De ahí la exigencia de que esta
institución sea presidida por un jurista
de reconocido prestigio con experiencia en asuntos de Estado: el presidente
debe desarrollar sus funciones con objetividad e independencia, de acuerdo con
la Constitución y las leyes, por lo que es necesario que, primero, tenga
criterio jurídico y, segundo, disponga de un prestigio profesional que no
quiera poner en juego con decisiones viciadas.

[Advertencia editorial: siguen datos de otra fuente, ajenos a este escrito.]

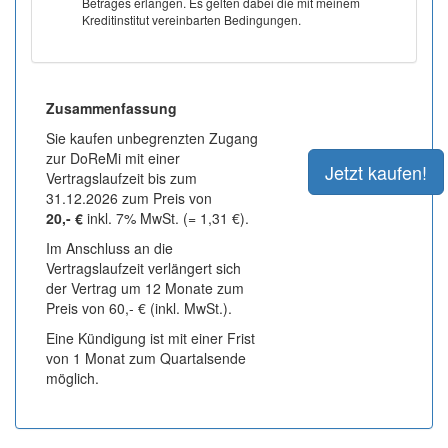
Betrages erlangen. Es gelten dabei die mit meinem
Kreditinstitut vereinbarten Bedingungen.
Zusammenfassung
Sie kaufen unbegrenzten Zugang
zur DoReMi mit einer
Vertragslaufzeit bis zum
31.12.2026 zum Preis von
20,- €
inkl. 7% MwSt. (= 1,31 €).
Im Anschluss an die
Vertragslaufzeit verlängert sich
der Vertrag um 12 Monate zum
Preis von 60,- € (inkl. MwSt.).
Eine Kündigung ist mit einer Frist
von 1 Monat zum Quartalsende
möglich.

Valerio, aunque tenía experiencia
en asuntos de Estado, no era jurista de reconocido prestigio; concepto este que
exige una valoración de la comunidad jurídica que no puede basarse en la simple
ostentación de un título sino que exige una amplia trayectoria profesional
ligada al Derecho y haber realizado tareas que la ponen de manifiesto de una
forma pública y externa, como ya comentamos en este artículo. ¿Lo tiene Calvo? Bueno, es
profesora de Derecho Constitucional y doctora en Derecho (y, como mérito
adicional, en las comisiones que juzgaron ambas cosas estuvo Pérez Royo),
aunque, desgraciadamente, no tiene prácticamente ningún artículo jurídico desde
1997 (o yo no los encuentro en Dialnet y otras webs). También nos ha mostrado
su sutileza y flexibilidad jurídica cuando disertando sobre la amnistía el año
pasado declaraba que “la amnistía está prohibida en la Constitución, y en todas
las democracias, eso significa que un poder el ejecutivo es capaz de levantar y
anular al trabajo de otro poder, el judicial. Ninguna democracia contempla las
amnistías”; y hoy, en un esfuerzo notable de profundización y matización
jurídica declara que “la amnistía y el indulto parcial es lo que está
contemplado en nuestra democracia y en otras" pues "el indulto
generalizado no entra en la Carta Magna de nuestro país”.
Pero,
bueno, admitamos pulpo como animal de compañía y el dinero público como dinero
de nadie. Lo que debemos preguntarnos, en este caso, es si hay principios
éticos y democráticos que, más allá de la norma escrita, hagan inconveniente
que una persona que ha sido vicepresidenta de un gobierno de la misma cuerda
que el actual sea la cabeza de un órgano con funciones constitucionales en
defensa de la legalidad y, muchas veces, en contra de los intereses específicos
de un gobierno determinado. La verdad que ese decoro democrático que lo desaconsejaría
–que es norma, por cierto, en el mundo de las sociedades- no es algo que falte
sólo al gobierno actual, sino que es tradición, pero también es cierto que el prestigio de Rubio Llorente, Cavero,
Romay o incluso Fernández de la Vega es más reconocido
que el de Calvo. Pero, claro, qué vamos a decir en un país en que una
exministra como Delgado ha sido la Fiscal General del Estado y en que Conde
Pumpido, que no hace ascos a mancharse con el polvo del camino, es el
presidente del Tribunal Constitucional. Claro que también es verdad, Calvo dixit, que “el presidente Kennedy
nombró a su hermano fiscal general” (que, en realidad, en EEUU es más bien
ministro). Si no quieres sopa, toma dos tazas.